» Exercise aim: Show all lines from the records below in which the string "rainfall" is present.

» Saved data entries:

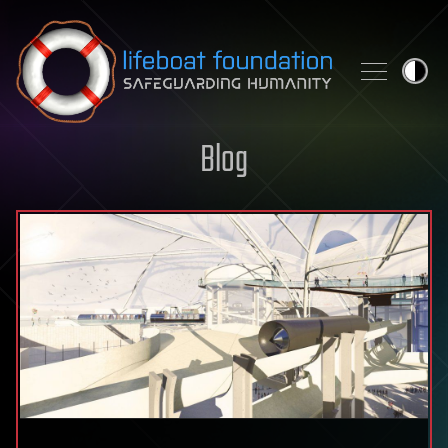
Skip to content
Blog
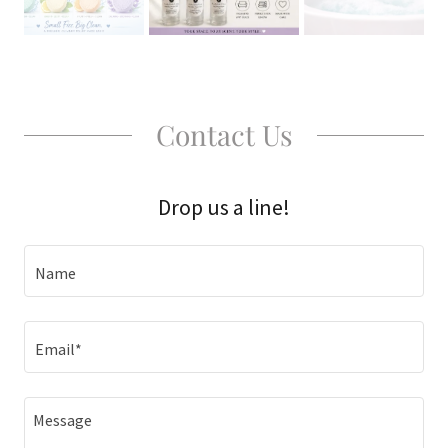
Contact Us
Drop us a line!
Name
Email*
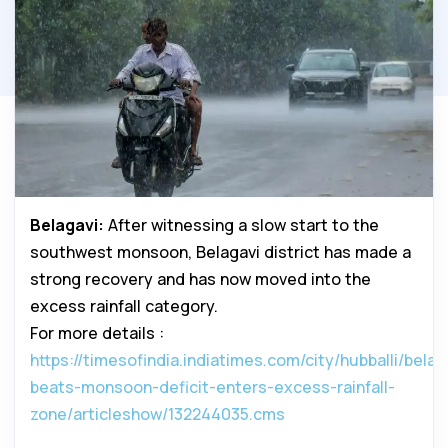
Belagavi:
After witnessing a slow start to the
southwest monsoon, Belagavi district has made a
strong recovery and has now moved into the
excess rainfall category.
For more details :
https://timesofindia.indiatimes.com/city/hubballi/belag
beats-monsoon-deficit-enters-excess-rainfall-
zone/articleshow/132244035.cms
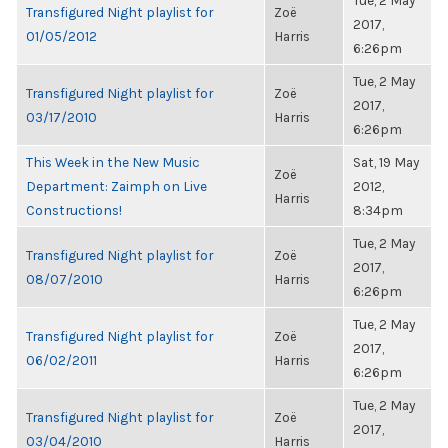
Tue, 2 May
Transfigured Night playlist for
Zoë
2017,
01/05/2012
Harris
6:26pm
Tue, 2 May
Transfigured Night playlist for
Zoë
2017,
03/17/2010
Harris
6:26pm
This Week in the New Music
Sat, 19 May
Zoë
Department: Zaimph on Live
2012,
Harris
Constructions!
8:34pm
Tue, 2 May
Transfigured Night playlist for
Zoë
2017,
08/07/2010
Harris
6:26pm
Tue, 2 May
Transfigured Night playlist for
Zoë
2017,
06/02/2011
Harris
6:26pm
Tue, 2 May
Transfigured Night playlist for
Zoë
2017,
03/04/2010
Harris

» Written solution:
excess rainfall category.
beats-monsoon-deficit-enters-excess-rainfall-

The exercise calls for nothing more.